Thursday, 18 September 2008

Ale Brewing in the 1830's (part one)

Now I've finished with the light relief of my Copenhagen trip, we can return to the daily drudge. It's back to the 1830's today for a look at Ale brewing. As described by William Chadwick in "A Practical Treatise on Brewing", published in 1835.

The method described used three mashes, which implies that it's aimed at private brewers. Commercial breweries usually mashed four times, the final wort being a "return" used as brewing water in a later brew. Private brewers normally didn't bother with a fourth mash, preferring to use what goodness that was left in the grains as animal fodder.

It's interesting that he describes sparging, which was a peculiarly Scottish technique at the time.
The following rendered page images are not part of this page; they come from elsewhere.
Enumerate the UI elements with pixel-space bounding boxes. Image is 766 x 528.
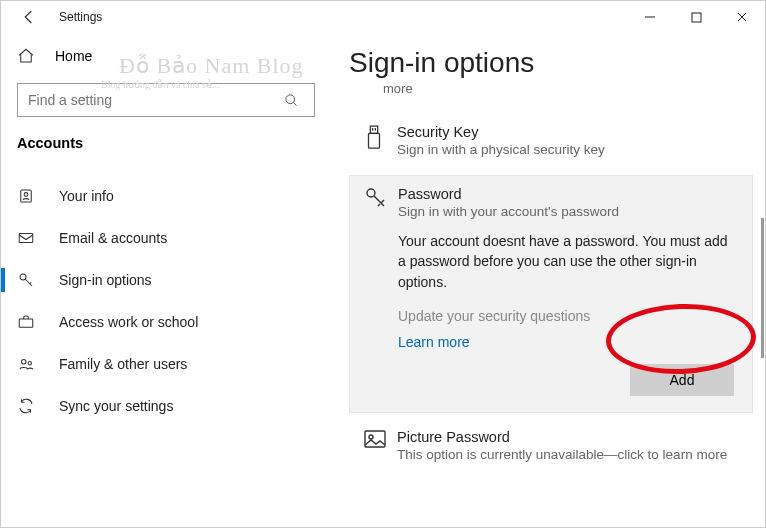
more-caption: more <box>383 81 753 96</box>
update-questions[interactable]: Update your security questions <box>398 308 738 324</box>
nav-label: Family & other users <box>59 356 187 372</box>
person-icon <box>17 187 39 205</box>
sidebar: Đỗ Bảo Nam Blog Blog hướng dẫn và chia s… <box>1 33 331 527</box>
nav-label: Access work or school <box>59 314 198 330</box>
sync-icon <box>17 397 39 415</box>
nav-label: Your info <box>59 188 114 204</box>
option-password[interactable]: Password Sign in with your account's pas… <box>349 175 753 413</box>
svg-rect-1 <box>692 13 701 22</box>
window-controls <box>627 1 765 33</box>
nav-family-users[interactable]: Family & other users <box>1 343 331 385</box>
key-icon <box>17 271 39 289</box>
svg-rect-11 <box>370 126 377 133</box>
svg-point-7 <box>20 274 26 280</box>
svg-rect-6 <box>19 234 33 243</box>
home-icon <box>17 47 39 65</box>
minimize-button[interactable] <box>627 1 673 33</box>
svg-rect-8 <box>19 319 33 327</box>
option-desc: Sign in with a physical security key <box>397 142 739 157</box>
option-desc: This option is currently unavailable—cli… <box>397 447 739 462</box>
option-name: Password <box>398 186 738 202</box>
picture-icon <box>363 429 397 462</box>
nav-label: Sync your settings <box>59 398 173 414</box>
nav-your-info[interactable]: Your info <box>1 175 331 217</box>
svg-point-2 <box>286 94 295 103</box>
svg-point-9 <box>22 360 27 365</box>
section-title: Accounts <box>1 135 331 169</box>
nav-sync-settings[interactable]: Sync your settings <box>1 385 331 427</box>
key-icon <box>364 186 398 396</box>
svg-point-15 <box>367 189 375 197</box>
back-button[interactable] <box>17 5 41 29</box>
home-label: Home <box>55 48 92 64</box>
mail-icon <box>17 229 39 247</box>
page-title: Sign-in options <box>349 47 753 79</box>
search-icon <box>284 93 314 108</box>
scrollbar[interactable] <box>761 218 764 358</box>
svg-point-10 <box>28 362 31 365</box>
nav-label: Email & accounts <box>59 230 167 246</box>
svg-point-17 <box>369 435 373 439</box>
nav: Your info Email & accounts Sign-in optio… <box>1 175 331 427</box>
briefcase-icon <box>17 313 39 331</box>
add-button[interactable]: Add <box>630 364 734 396</box>
svg-line-3 <box>293 102 296 105</box>
main-panel: Sign-in options more Security Key Sign i… <box>331 33 765 527</box>
nav-label: Sign-in options <box>59 272 152 288</box>
option-name: Security Key <box>397 124 739 140</box>
usb-key-icon <box>363 124 397 157</box>
people-icon <box>17 355 39 373</box>
svg-rect-16 <box>365 431 385 447</box>
search-input[interactable] <box>18 92 284 108</box>
option-security-key[interactable]: Security Key Sign in with a physical sec… <box>349 114 753 169</box>
option-desc: Sign in with your account's password <box>398 204 738 219</box>
learn-more-link[interactable]: Learn more <box>398 334 738 350</box>
svg-point-5 <box>24 193 28 197</box>
nav-access-work[interactable]: Access work or school <box>1 301 331 343</box>
window-title: Settings <box>59 10 102 24</box>
option-name: Picture Password <box>397 429 739 445</box>
svg-rect-12 <box>369 133 380 148</box>
option-picture-password[interactable]: Picture Password This option is currentl… <box>349 419 753 474</box>
maximize-button[interactable] <box>673 1 719 33</box>
home-button[interactable]: Home <box>1 39 331 73</box>
nav-email-accounts[interactable]: Email & accounts <box>1 217 331 259</box>
password-message: Your account doesnt have a password. You… <box>398 231 738 292</box>
search-box[interactable] <box>17 83 315 117</box>
nav-sign-in-options[interactable]: Sign-in options <box>1 259 331 301</box>
close-button[interactable] <box>719 1 765 33</box>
Pinning down when it spread to England is another of my outstanding tasks. I wonder if anyone still brews with multiple mashes?

The amount water required to obtain a specific quantity of beer was carefully calculated. Each quarter of malt absorbed 48 gallons of water. Another 20% was lost through evaporation during boiling, cooling and fermentation. So to brew 2 hogsheads (108 gallons) from 1 quarter of malt:

absorbed by malt ___48 gallons
beer ____________108 gallons
evaporation _______ 20% of 108 = 22 gallons
total water required__178 gallons

The mash tun was filled with water at 174º F and the malt then added and stirred until all the grains are wet. Any remaining hot water was then poured in and the mixture mashed, or stirred, for 20 to 30 minutes. The tun was then covered with empty sacks to retain the heat and left to stand for 90 minutes. About half the total amount of water was used for the first mash.

The tap was opened and the first runnings returned to the mash until they run clear. The wort was between 145º and 150º when run off. There followed a second mash with a striking heat of 184º F and a third at 194º F.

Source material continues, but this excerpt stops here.